** MATERIAL SHOWN follows **

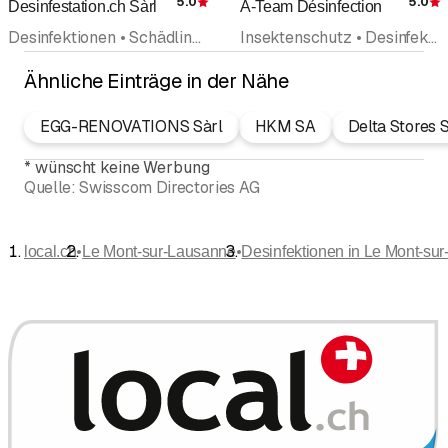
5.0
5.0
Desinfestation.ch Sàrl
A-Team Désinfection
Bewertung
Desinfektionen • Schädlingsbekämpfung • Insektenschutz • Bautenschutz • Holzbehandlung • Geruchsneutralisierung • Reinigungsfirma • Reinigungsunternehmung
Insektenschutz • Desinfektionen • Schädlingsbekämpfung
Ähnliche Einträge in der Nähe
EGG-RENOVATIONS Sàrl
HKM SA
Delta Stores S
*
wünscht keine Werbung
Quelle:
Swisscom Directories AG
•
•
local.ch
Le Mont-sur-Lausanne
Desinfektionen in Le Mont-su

** End of MATERIAL SHOWN **
** MATERIAL SHOWN follows **

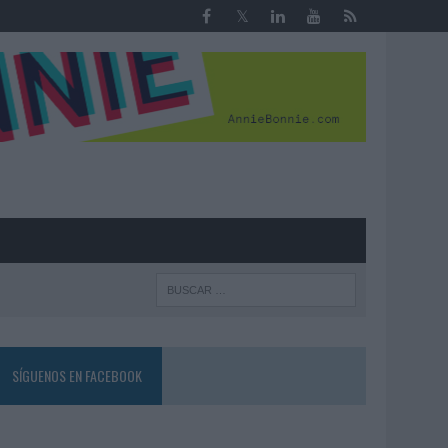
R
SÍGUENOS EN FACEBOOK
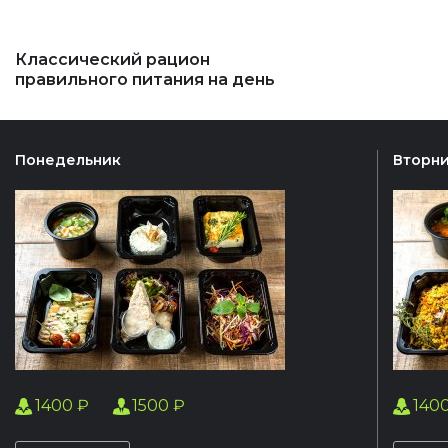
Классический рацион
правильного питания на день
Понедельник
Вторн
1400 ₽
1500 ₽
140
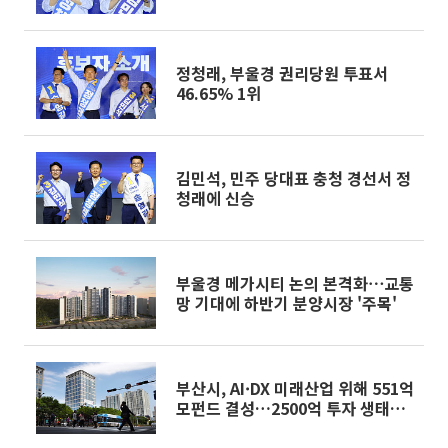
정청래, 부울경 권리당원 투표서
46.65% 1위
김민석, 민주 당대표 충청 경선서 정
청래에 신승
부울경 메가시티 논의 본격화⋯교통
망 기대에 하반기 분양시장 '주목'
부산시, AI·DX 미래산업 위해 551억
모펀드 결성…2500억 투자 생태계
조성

** End of MATERIAL SHOWN **
** MATERIAL SHOWN follows **

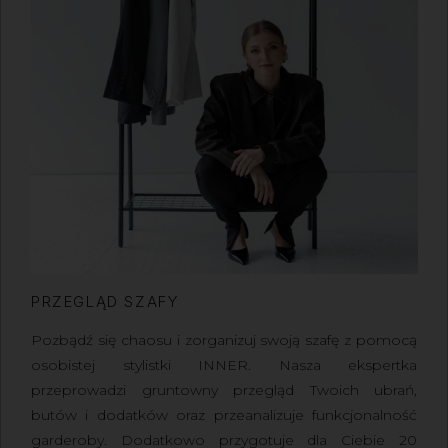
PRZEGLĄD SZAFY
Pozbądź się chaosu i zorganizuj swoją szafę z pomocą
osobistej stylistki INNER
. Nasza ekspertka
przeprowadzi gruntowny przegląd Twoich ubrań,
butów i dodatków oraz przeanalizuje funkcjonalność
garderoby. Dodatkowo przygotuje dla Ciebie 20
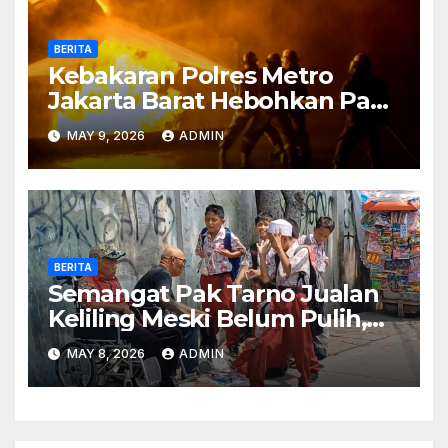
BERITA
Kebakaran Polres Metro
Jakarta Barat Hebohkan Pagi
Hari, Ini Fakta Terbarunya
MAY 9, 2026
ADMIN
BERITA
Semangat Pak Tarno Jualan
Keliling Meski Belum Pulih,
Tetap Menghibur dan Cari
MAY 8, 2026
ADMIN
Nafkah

** End of MATERIAL SHOWN **

AIM OF THE TASK: For every line above that holds the word "Sàrl", report the whole line.

ANSWER FOR THIS EXERCISE:
Desinfestation.ch Sàrl
EGG-RENOVATIONS Sàrl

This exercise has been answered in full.